Author: Tim Cumming
View album and artist detailsArtist/band: |
O’Hooley & Tidow |
Label: |
No Masters |
Magazine Review Date: |
October/2016 |
It's been a productive few years for the acclaimed and distinctive English art-folk duo of Belinda O’Hooley and Heidi Tidow. The excellent album The Hum (2014) was rapidly followed by a smaller but expertly prepared Summat's Brewin (2015), foaming over with the UK's happy national obsession with booze as medication (or perhaps accentuation) of our daily pains.

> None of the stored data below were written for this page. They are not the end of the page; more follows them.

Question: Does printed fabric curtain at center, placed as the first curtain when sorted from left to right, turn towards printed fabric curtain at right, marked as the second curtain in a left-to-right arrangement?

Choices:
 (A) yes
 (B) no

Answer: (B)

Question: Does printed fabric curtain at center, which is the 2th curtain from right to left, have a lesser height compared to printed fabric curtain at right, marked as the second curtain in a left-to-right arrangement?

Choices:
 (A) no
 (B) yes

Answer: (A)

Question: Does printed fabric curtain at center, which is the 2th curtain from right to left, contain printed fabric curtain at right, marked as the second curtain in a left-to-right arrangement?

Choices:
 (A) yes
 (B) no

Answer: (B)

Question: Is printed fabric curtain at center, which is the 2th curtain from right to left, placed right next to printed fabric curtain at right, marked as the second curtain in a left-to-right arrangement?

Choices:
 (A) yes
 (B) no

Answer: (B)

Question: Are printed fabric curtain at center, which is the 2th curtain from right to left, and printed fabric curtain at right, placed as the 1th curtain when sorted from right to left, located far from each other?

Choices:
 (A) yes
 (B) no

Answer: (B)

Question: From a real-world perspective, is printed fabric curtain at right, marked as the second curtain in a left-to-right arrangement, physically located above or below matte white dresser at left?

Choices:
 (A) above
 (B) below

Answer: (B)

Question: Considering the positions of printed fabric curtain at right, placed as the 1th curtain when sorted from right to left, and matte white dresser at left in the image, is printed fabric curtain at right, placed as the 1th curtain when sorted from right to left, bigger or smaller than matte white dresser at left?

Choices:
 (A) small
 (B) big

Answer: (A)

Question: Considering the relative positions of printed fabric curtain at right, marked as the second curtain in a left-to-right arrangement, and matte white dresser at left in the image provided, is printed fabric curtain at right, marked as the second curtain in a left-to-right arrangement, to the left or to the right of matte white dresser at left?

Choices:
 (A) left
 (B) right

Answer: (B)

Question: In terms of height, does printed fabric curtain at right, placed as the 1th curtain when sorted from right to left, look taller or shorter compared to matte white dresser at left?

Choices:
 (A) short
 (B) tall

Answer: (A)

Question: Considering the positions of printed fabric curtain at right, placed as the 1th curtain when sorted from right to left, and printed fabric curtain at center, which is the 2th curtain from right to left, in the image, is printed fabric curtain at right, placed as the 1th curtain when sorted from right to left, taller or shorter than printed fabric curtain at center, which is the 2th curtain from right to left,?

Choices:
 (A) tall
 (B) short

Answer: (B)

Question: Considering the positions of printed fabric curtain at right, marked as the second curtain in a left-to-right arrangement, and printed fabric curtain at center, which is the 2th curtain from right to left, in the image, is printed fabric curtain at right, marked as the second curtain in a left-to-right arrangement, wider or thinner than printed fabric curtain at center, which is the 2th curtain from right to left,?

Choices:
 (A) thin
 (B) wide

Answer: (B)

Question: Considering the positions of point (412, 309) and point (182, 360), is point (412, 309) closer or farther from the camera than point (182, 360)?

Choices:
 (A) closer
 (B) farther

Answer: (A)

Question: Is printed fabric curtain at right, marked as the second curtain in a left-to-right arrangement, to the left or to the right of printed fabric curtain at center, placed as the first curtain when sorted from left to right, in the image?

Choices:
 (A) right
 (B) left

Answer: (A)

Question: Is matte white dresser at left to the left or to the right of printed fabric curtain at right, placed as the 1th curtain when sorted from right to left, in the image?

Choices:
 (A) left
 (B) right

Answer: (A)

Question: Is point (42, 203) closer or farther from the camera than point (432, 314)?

Now, barely pausing for breath, comes this dense, complex, beautifully performed new set, which draws some of its cohesive powers from Carl Jung's concepts of ‘The Shadow’: as manifest in the right-wing shadows cast upon the body politic in ‘Made in England’ (a song that sounds even weightier, post-Brexit); or in the story of origins personal and cultural that is the album's opener, ‘Colne Valley Hearts’. The title-track is a beautiful instrumental piece from O’Hooley and her Steinway grand, recorded in one take, and as well as the duo's striking harmony and lead vocals there's powerful instrumental support from a long list of friends and fellow stars of the contemporary folk scene – Hannah James, Hazel Askew, Rowan Rheingans and Pete Flood among them. The tender bruise of childhood emotions recollected in adulthood that is ‘The Needle and the Hand’, led by Tidow, is one of the standouts, alongside the closing version of Joni Mitchell's Christmas song, ‘River’.